I watch Caesar... not to use his training techniques but because it is entertaining to watch, and I find it interesting. He would never hurt a dog- You can tell he genuinely loves dogs, and even though he doesn't use positive reinforcement, he does what he does to help the dogs from being rehomed or euthinized. I don't agree with all that he teaches- but one message he gets across is that no dog is a lost cause or a throw away, and I think that's important. He wouldn't inflict pain on a dog.


----------



## BoxMeIn21 (Apr 10, 2007)

Mr Pooch said:


> Also cant see Ceaser authorising such stupidness!


...hard to believe, but then again Cesar still uses the alpha roll (and has been bitten for it, too). 
Sorry, couldn't pass your statement up.


----------



## UCFWils85 (Jan 12, 2008)

The biting ear training technique?

That was featured last week on "Mike Tyson: Dog Trainer"


----------



## BoxMeIn21 (Apr 10, 2007)

UCFWils85 said:


> The biting ear training technique?
> 
> That was featured last week on "Mike Tyson: Dog Trainer"


LMAO! Good stuff.


----------



## RonE (Feb 3, 2007)

BoxMeIn21 said:


> It's not polite to highjack threads.


Nor is it a real good idea to quote threads that a moderator may need to delete.


----------



## Dawter (Feb 10, 2008)

You needed to delete his post? LOL. I thought it was funny.


----------



## RonE (Feb 3, 2007)

The one I was talking about - the one that BoxMeIn21 quoted from - is already gone.

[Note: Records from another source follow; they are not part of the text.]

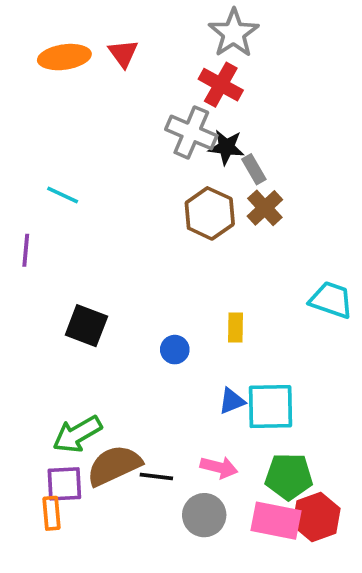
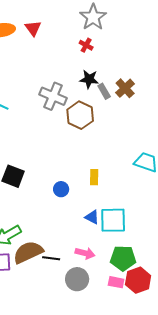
red cross: (221, 85) -> (86, 45), size x0.6
gray cross: (191, 132) -> (53, 96), moved
brown cross: (265, 208) -> (125, 88), moved
blue triangle: (232, 401) -> (92, 217), turned 49
pink rectangle: (276, 521) -> (116, 282), size x0.6

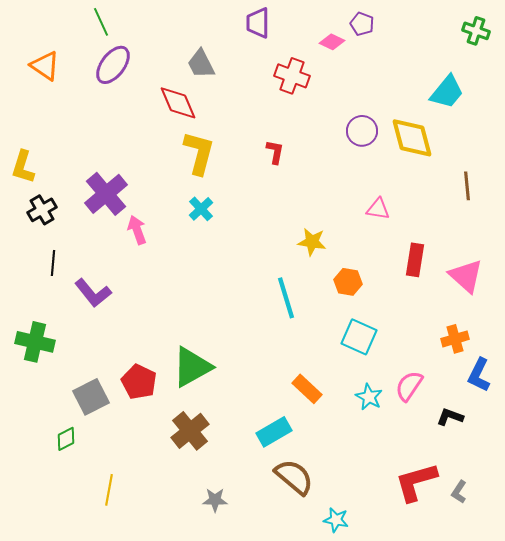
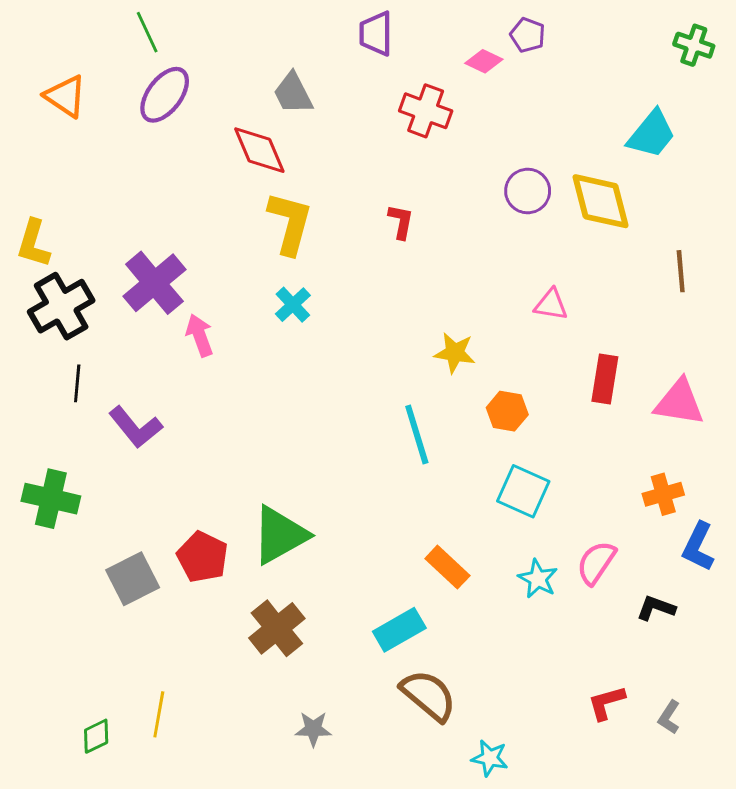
black cross: (42, 210) -> (61, 306), size x1.5
pink triangle: (466, 276) -> (679, 402), turned -33
green diamond: (66, 439) -> (96, 736), moved
red L-shape: (416, 482) -> (606, 703), size x0.6

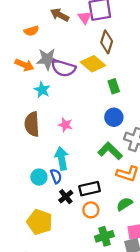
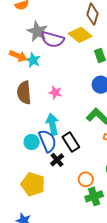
gray star: (47, 59) -> (37, 31), turned 30
orange arrow: (24, 65) -> (18, 56), moved
blue semicircle: (56, 176) -> (48, 141), size x1.6
black rectangle: (90, 189) -> (71, 142), moved, turned 72
orange circle: (91, 210) -> (86, 179), moved

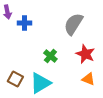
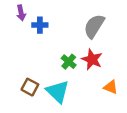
red star: (85, 54) -> (92, 59), moved
cyan triangle: (40, 83) -> (58, 92), turned -45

Since you're curious, it was a redirect to another dogforums post with an owner surrender. The redirect and owner surrender are both in violation of forum rules.

And you're right - the other one is funny.


----------



## BoxMeIn21 (Apr 10, 2007)

RonE said:


> Nor is it a real good idea to quote threads that a moderator may need to delete.


Sorry, off to my crate.


----------



## LMH (Jan 2, 2008)

BoxMeIn21 said:


> Sorry, off to my crate.


LOL-Show your belly as well! Submit, Submit!


----------



## Cheetah (May 25, 2006)

I don't care for the majority of Cesar's methods, but I have seen every episode of his show, and have NEVER seen him bite a dog's ear or tell an owner to.


----------



## Mr Pooch (Jan 28, 2008)

I would have thought cesar would have been like a national tresure in the US,what dont ulot like about him(sorry if thats slightly off topic)


----------



## RonE (Feb 3, 2007)

Mr Pooch, do a search and you'll find enough reading to keep you up all night.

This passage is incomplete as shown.